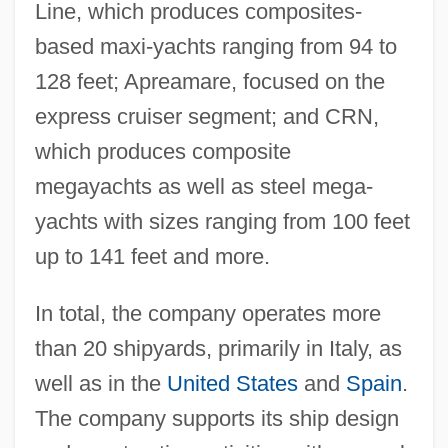
Line, which produces composites-
based maxi-yachts ranging from 94 to
128 feet; Apreamare, focused on the
express cruiser segment; and CRN,
which produces composite
megayachts as well as steel mega-
yachts with sizes ranging from 100 feet
up to 141 feet and more.
In total, the company operates more
than 20 shipyards, primarily in Italy, as
well as in the
United States
and
Spain
.
The company supports its ship design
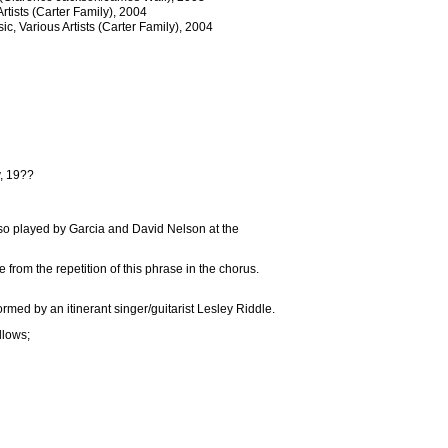
rtists (Carter Family), 2004
c, Various Artists (Carter Family), 2004
y, 19??
so played by Garcia and David Nelson at the
rom the repetition of this phrase in the chorus.
ed by an itinerant singer/guitarist Lesley Riddle.
llows;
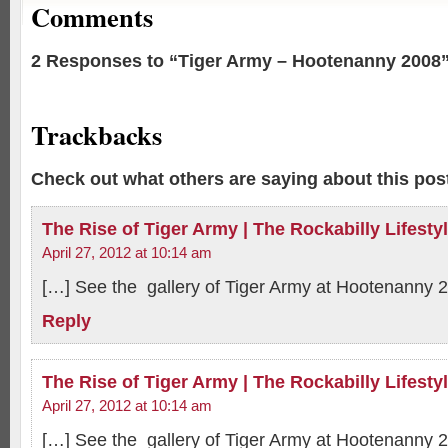
Comments
2 Responses to “Tiger Army – Hootenanny 2008
Trackbacks
Check out what others are saying about this post
The Rise of Tiger Army | The Rockabilly Lifesty
April 27, 2012 at 10:14 am
[…] See the gallery of Tiger Army at Hootenanny 
Reply
The Rise of Tiger Army | The Rockabilly Lifesty
April 27, 2012 at 10:14 am
[…] See the gallery of Tiger Army at Hootenanny 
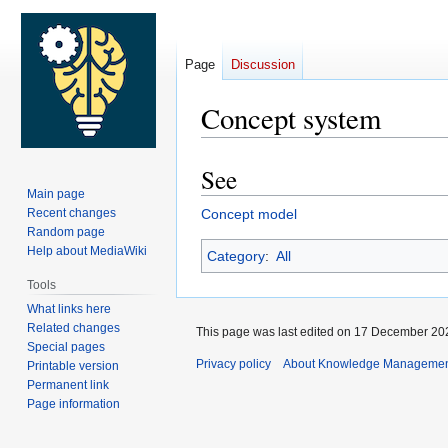
Page
Discussion
Concept system
See
Jump
Jump
Main page
to
to
Recent changes
Concept model
navigation
search
Random page
Help about MediaWiki
Category
:
All
Tools
What links here
Related changes
This page was last edited on 17 December 202
Special pages
Privacy policy
About Knowledge Manageme
Printable version
Permanent link
Page information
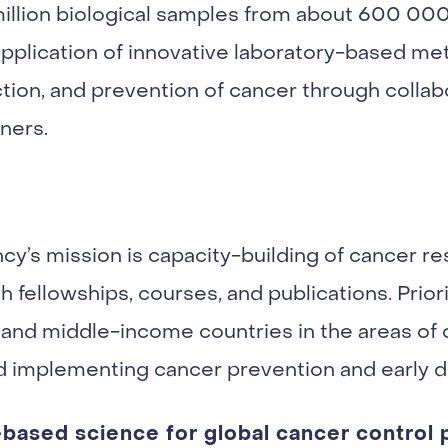
illion biological samples from about 600 000 
pplication of innovative laboratory-based me
tion, and prevention of cancer through collab
ners.
ncy’s mission is capacity-building of cancer r
 fellowships, courses, and publications. Priorit
and middle-income countries in the areas of
nd implementing cancer prevention and early d
ased science for global cancer control p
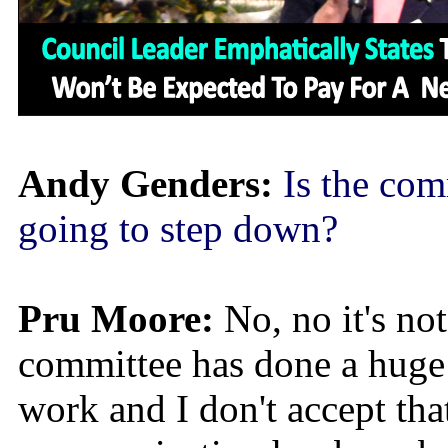
Andy Genders:
Is the com
going to step down?
Pru Moore:
No, no it's no
committee has done a huge
work and I don't accept tha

........

Your instructions = The material shown above is to be repeated verbatim, and its pictures are to be omitted.

Solution below =
Line, which produces composites-
based maxi-yachts ranging from 94 to
128 feet; Apreamare, focused on the
express cruiser segment; and CRN,
which produces composite
megayachts as well as steel mega-
yachts with sizes ranging from 100 feet
up to 141 feet and more.
In total, the company operates more
than 20 shipyards, primarily in Italy, as
well as in the
United States
and
Spain
.
The company supports its ship design
rtists (Carter Family), 2004
c, Various Artists (Carter Family), 2004
y, 19??
so played by Garcia and David Nelson at the
rom the repetition of this phrase in the chorus.
ed by an itinerant singer/guitarist Lesley Riddle.
llows;
Comments
2 Responses to “Tiger Army – Hootenanny 2008
Trackbacks
Check out what others are saying about this post
The Rise of Tiger Army | The Rockabilly Lifesty
April 27, 2012 at 10:14 am
[…] See the gallery of Tiger Army at Hootenanny 
Reply
The Rise of Tiger Army | The Rockabilly Lifesty
April 27, 2012 at 10:14 am
[…] See the gallery of Tiger Army at Hootenanny 
Page
Discussion
Concept system
See
Jump
Jump
Main page
to
to
Recent changes
Concept model
navigation
search
Random page
Help about MediaWiki
Category
:
All
Tools
What links here
Related changes
This page was last edited on 17 December 202
Special pages
Privacy policy
About Knowledge Manageme
Printable version
Permanent link
Page information
illion biological samples from about 600 000 
pplication of innovative laboratory-based me
tion, and prevention of cancer through collab
ners.
ncy’s mission is capacity-building of cancer r
 fellowships, courses, and publications. Priorit
and middle-income countries in the areas of
nd implementing cancer prevention and early d
ased science for global cancer control p
Andy Genders:
Is the com
going to step down?
Pru Moore:
No, no it's no
committee has done a huge
work and I don't accept tha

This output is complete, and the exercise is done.